[WORK REQUIRED] Filter these entries down to lines holding "times".

[AVAILABLE DATA]
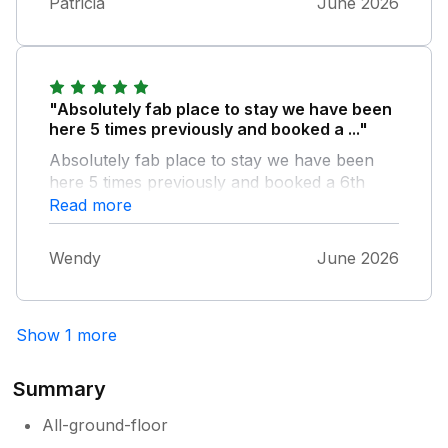
Patricia
June 2026
"Absolutely fab place to stay we have been
here 5 times previously and booked a ..."
Absolutely fab place to stay we have been
here 5 times previously and booked a 6th
time in October & can't wait we can't
Read more
recommend it any better its a lovely place &
surroundings
Wendy
June 2026
Show 1 more
Summary
All-ground-floor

[EXERCISE RESULT]
here 5 times previously and booked a ..."
here 5 times previously and booked a 6th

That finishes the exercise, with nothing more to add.